Coventry inherited a communications set-up with three senior people in charge, each with different histories and loyalties from the previous IOC president's era. Managing that kind of transition — where a new leader needs the comms team working for them, but the team still carries the culture of the old regime — is one of the hardest things to get right in any organisation.

The incident also sparked debate about media training. Some commentators argued it doesn't work. That misses the point. The real question isn't whether coaching helps in general — it's whether the leader was prepared for the specific questions that were clearly coming. Both the Germany 2036 question and the Russian doping story were all over the news. They shouldn't have been a surprise.

What's in Coventry's favour

One bad press conference shouldn't define a presidency. Coventry was only elected last year. She still has strong support from the IOC membership and the media. The rest of her Games went well. She's still seen as a fresh start after the Bach era.
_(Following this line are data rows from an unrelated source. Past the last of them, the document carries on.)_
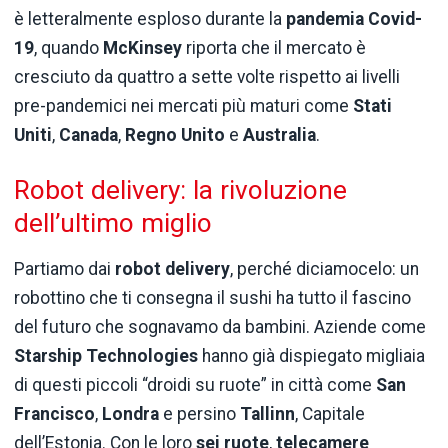
è letteralmente esploso durante la
pandemia Covid-
19
, quando
McKinsey
riporta che il mercato è
cresciuto da quattro a sette volte rispetto ai livelli
pre-pandemici nei mercati più maturi come
Stati
Uniti
,
Canada
,
Regno Unito
e
Australia
.
Robot delivery: la rivoluzione
dell’ultimo miglio
Partiamo dai
robot delivery
, perché diciamocelo: un
robottino che ti consegna il sushi ha tutto il fascino
del futuro che sognavamo da bambini. Aziende come
Starship Technologies
hanno già dispiegato migliaia
di questi piccoli “droidi su ruote” in città come
San
Francisco
,
Londra
e persino
Tallinn
, Capitale
dell’Estonia. Con le loro
sei ruote
,
telecamere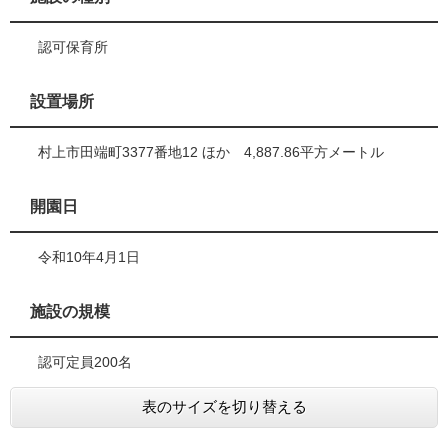
認可保育所
設置場所
村上市田端町3377番地12 ほか 4,887.86平方メートル
開園日
令和10年4月1日
施設の規模
認可定員200名
表のサイズを切り替える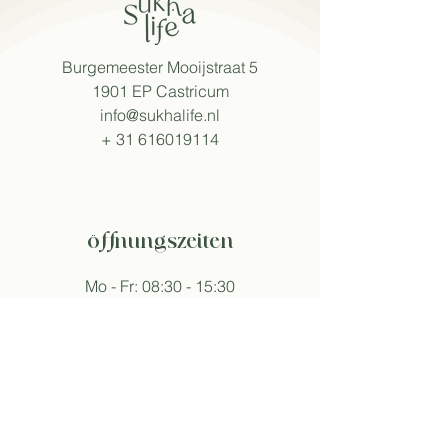
Burgemeester Mooijstraat 5
1901 EP Castricum
info@sukhalife.nl
+
31 616019114
öffnungszeiten
Mo - Fr: 08:30 - 15:30
Sa: 09:00 - 16:00
So: 09:30 - 16:00
Abweichende Öffnungszeiten an Events.
folge sukha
But it does set a marker. The next big test - possibly the Russia question at the Paralympics - will show whether the IOC's comms operation has adapted or whether the same gaps are still there.

Three lessons for anyone in communications

One: always have a fallback line. If the briefing doesn't cover the question, you still need something to say.

Two: the leader is the message. The best briefing notes in the world don't help if the person delivering them hasn't absorbed them. Preparation isn't just about what's written down — it's about what's understood.

Three: protect the team in public, fix it in private. The moment you blame your comms team on camera, you create a bigger story than whatever you were being asked about. And you make it harder for that team to back you up next time.

Coventry has time, goodwill and support on her side. How she uses them will tell us a lot about her presidency — and about whether the IOC is building a communications function fit for what's ahead.

Adam Powell is a strategic advisor and communications specialist working across energy, defence, culture, and sport.